(Stored data)
----

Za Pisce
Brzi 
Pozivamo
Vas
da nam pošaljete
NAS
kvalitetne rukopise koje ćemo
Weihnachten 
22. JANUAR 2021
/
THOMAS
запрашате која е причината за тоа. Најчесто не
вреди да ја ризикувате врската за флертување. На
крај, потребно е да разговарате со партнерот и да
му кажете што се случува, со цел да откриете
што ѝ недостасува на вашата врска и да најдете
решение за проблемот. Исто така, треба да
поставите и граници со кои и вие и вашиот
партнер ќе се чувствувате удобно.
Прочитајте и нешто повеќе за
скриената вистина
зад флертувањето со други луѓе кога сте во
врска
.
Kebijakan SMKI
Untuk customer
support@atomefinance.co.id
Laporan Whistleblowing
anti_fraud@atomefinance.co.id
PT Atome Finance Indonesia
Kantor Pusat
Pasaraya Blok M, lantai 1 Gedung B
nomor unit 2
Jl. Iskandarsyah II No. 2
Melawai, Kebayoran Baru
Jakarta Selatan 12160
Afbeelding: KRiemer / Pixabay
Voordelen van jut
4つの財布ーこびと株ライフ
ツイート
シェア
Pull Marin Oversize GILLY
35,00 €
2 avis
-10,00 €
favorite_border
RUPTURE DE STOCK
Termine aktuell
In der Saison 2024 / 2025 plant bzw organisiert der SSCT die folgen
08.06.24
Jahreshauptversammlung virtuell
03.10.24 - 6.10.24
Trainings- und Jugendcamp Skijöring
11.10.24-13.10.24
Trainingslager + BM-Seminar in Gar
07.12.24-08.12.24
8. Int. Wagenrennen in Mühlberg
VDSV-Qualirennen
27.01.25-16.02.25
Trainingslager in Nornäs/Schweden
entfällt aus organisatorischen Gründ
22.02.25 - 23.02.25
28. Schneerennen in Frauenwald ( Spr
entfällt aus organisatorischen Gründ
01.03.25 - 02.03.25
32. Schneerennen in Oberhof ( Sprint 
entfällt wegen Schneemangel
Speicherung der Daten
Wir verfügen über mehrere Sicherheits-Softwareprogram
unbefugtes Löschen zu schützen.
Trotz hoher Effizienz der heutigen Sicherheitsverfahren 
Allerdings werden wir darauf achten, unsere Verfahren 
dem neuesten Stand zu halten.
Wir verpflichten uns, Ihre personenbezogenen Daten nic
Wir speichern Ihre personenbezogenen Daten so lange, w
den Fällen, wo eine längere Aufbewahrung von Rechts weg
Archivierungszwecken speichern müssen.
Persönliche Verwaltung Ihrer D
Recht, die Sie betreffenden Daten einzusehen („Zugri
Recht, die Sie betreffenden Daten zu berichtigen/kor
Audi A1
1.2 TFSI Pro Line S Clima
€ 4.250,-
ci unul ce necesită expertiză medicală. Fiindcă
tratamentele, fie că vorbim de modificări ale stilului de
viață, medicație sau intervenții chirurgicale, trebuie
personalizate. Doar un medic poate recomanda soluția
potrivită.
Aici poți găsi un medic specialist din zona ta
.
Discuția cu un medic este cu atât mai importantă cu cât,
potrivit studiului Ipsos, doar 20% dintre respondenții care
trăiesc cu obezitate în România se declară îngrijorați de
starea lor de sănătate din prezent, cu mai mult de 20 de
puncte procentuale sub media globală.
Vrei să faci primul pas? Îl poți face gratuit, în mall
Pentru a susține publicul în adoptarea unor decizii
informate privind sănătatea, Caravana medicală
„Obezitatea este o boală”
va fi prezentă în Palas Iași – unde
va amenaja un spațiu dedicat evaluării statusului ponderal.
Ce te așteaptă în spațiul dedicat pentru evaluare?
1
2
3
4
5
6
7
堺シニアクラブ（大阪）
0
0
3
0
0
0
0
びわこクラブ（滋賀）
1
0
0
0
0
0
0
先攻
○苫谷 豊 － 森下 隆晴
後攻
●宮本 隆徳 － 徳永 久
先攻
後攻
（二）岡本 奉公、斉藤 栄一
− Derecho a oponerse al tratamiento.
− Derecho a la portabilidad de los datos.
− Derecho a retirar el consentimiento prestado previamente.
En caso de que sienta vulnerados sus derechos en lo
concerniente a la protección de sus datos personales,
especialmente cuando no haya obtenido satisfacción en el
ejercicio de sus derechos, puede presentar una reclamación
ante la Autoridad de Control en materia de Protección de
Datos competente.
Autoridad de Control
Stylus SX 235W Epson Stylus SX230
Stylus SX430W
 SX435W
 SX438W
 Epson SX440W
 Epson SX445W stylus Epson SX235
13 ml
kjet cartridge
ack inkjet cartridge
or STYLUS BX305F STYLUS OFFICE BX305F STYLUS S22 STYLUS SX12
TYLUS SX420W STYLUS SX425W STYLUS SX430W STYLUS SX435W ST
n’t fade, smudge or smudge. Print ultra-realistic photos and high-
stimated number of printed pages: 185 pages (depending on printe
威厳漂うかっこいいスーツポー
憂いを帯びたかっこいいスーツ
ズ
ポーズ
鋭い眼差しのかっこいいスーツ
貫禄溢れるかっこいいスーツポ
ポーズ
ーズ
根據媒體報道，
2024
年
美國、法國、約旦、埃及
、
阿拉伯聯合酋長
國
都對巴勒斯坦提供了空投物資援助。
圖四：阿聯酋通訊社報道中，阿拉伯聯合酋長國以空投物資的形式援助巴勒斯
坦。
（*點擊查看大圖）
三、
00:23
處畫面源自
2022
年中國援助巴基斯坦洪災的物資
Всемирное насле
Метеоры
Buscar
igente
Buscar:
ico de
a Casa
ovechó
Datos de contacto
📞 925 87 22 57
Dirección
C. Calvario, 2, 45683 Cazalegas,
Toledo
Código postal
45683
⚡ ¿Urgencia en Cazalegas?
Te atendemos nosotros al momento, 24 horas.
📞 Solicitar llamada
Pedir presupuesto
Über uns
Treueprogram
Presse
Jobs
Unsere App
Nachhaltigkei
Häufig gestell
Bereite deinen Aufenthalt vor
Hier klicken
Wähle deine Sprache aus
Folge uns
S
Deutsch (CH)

----

EXERCISE
Nothing should be omitted or altered. Retype the records exactly.

TASK ANSWER
Za Pisce
Brzi 
Pozivamo
Vas
da nam pošaljete
NAS
kvalitetne rukopise koje ćemo
Weihnachten 
22. JANUAR 2021
/
THOMAS
запрашате која е причината за тоа. Најчесто не
вреди да ја ризикувате врската за флертување. На
крај, потребно е да разговарате со партнерот и да
му кажете што се случува, со цел да откриете
што ѝ недостасува на вашата врска и да најдете
решение за проблемот. Исто така, треба да
поставите и граници со кои и вие и вашиот
партнер ќе се чувствувате удобно.
Прочитајте и нешто повеќе за
скриената вистина
зад флертувањето со други луѓе кога сте во
врска
.
Kebijakan SMKI
Untuk customer
support@atomefinance.co.id
Laporan Whistleblowing
anti_fraud@atomefinance.co.id
PT Atome Finance Indonesia
Kantor Pusat
Pasaraya Blok M, lantai 1 Gedung B
nomor unit 2
Jl. Iskandarsyah II No. 2
Melawai, Kebayoran Baru
Jakarta Selatan 12160
Afbeelding: KRiemer / Pixabay
Voordelen van jut
4つの財布ーこびと株ライフ
ツイート
シェア
Pull Marin Oversize GILLY
35,00 €
2 avis
-10,00 €
favorite_border
RUPTURE DE STOCK
Termine aktuell
In der Saison 2024 / 2025 plant bzw organisiert der SSCT die folgen
08.06.24
Jahreshauptversammlung virtuell
03.10.24 - 6.10.24
Trainings- und Jugendcamp Skijöring
11.10.24-13.10.24
Trainingslager + BM-Seminar in Gar
07.12.24-08.12.24
8. Int. Wagenrennen in Mühlberg
VDSV-Qualirennen
27.01.25-16.02.25
Trainingslager in Nornäs/Schweden
entfällt aus organisatorischen Gründ
22.02.25 - 23.02.25
28. Schneerennen in Frauenwald ( Spr
entfällt aus organisatorischen Gründ
01.03.25 - 02.03.25
32. Schneerennen in Oberhof ( Sprint 
entfällt wegen Schneemangel
Speicherung der Daten
Wir verfügen über mehrere Sicherheits-Softwareprogram
unbefugtes Löschen zu schützen.
Trotz hoher Effizienz der heutigen Sicherheitsverfahren 
Allerdings werden wir darauf achten, unsere Verfahren 
dem neuesten Stand zu halten.
Wir verpflichten uns, Ihre personenbezogenen Daten nic
Wir speichern Ihre personenbezogenen Daten so lange, w
den Fällen, wo eine längere Aufbewahrung von Rechts weg
Archivierungszwecken speichern müssen.
Persönliche Verwaltung Ihrer D
Recht, die Sie betreffenden Daten einzusehen („Zugri
Recht, die Sie betreffenden Daten zu berichtigen/kor
Audi A1
1.2 TFSI Pro Line S Clima
€ 4.250,-
ci unul ce necesită expertiză medicală. Fiindcă
tratamentele, fie că vorbim de modificări ale stilului de
viață, medicație sau intervenții chirurgicale, trebuie
personalizate. Doar un medic poate recomanda soluția
potrivită.
Aici poți găsi un medic specialist din zona ta
.
Discuția cu un medic este cu atât mai importantă cu cât,
potrivit studiului Ipsos, doar 20% dintre respondenții care
trăiesc cu obezitate în România se declară îngrijorați de
starea lor de sănătate din prezent, cu mai mult de 20 de
puncte procentuale sub media globală.
Vrei să faci primul pas? Îl poți face gratuit, în mall
Pentru a susține publicul în adoptarea unor decizii
informate privind sănătatea, Caravana medicală
„Obezitatea este o boală”
va fi prezentă în Palas Iași – unde
va amenaja un spațiu dedicat evaluării statusului ponderal.
Ce te așteaptă în spațiul dedicat pentru evaluare?
1
2
3
4
5
6
7
堺シニアクラブ（大阪）
0
0
3
0
0
0
0
びわこクラブ（滋賀）
1
0
0
0
0
0
0
先攻
○苫谷 豊 － 森下 隆晴
後攻
●宮本 隆徳 － 徳永 久
先攻
後攻
（二）岡本 奉公、斉藤 栄一
− Derecho a oponerse al tratamiento.
− Derecho a la portabilidad de los datos.
− Derecho a retirar el consentimiento prestado previamente.
En caso de que sienta vulnerados sus derechos en lo
concerniente a la protección de sus datos personales,
especialmente cuando no haya obtenido satisfacción en el
ejercicio de sus derechos, puede presentar una reclamación
ante la Autoridad de Control en materia de Protección de
Datos competente.
Autoridad de Control
Stylus SX 235W Epson Stylus SX230
Stylus SX430W
 SX435W
 SX438W
 Epson SX440W
 Epson SX445W stylus Epson SX235
13 ml
kjet cartridge
ack inkjet cartridge
or STYLUS BX305F STYLUS OFFICE BX305F STYLUS S22 STYLUS SX12
TYLUS SX420W STYLUS SX425W STYLUS SX430W STYLUS SX435W ST
n’t fade, smudge or smudge. Print ultra-realistic photos and high-
stimated number of printed pages: 185 pages (depending on printe
威厳漂うかっこいいスーツポー
憂いを帯びたかっこいいスーツ
ズ
ポーズ
鋭い眼差しのかっこいいスーツ
貫禄溢れるかっこいいスーツポ
ポーズ
ーズ
根據媒體報道，
2024
年
美國、法國、約旦、埃及
、
阿拉伯聯合酋長
國
都對巴勒斯坦提供了空投物資援助。
圖四：阿聯酋通訊社報道中，阿拉伯聯合酋長國以空投物資的形式援助巴勒斯
坦。
（*點擊查看大圖）
三、
00:23
處畫面源自
2022
年中國援助巴基斯坦洪災的物資
Всемирное насле
Метеоры
Buscar
igente
Buscar:
ico de
a Casa
ovechó
Datos de contacto
📞 925 87 22 57
Dirección
C. Calvario, 2, 45683 Cazalegas,
Toledo
Código postal
45683
⚡ ¿Urgencia en Cazalegas?
Te atendemos nosotros al momento, 24 horas.
📞 Solicitar llamada
Pedir presupuesto
Über uns
Treueprogram
Presse
Jobs
Unsere App
Nachhaltigkei
Häufig gestell
Bereite deinen Aufenthalt vor
Hier klicken
Wähle deine Sprache aus
Folge uns
S
Deutsch (CH)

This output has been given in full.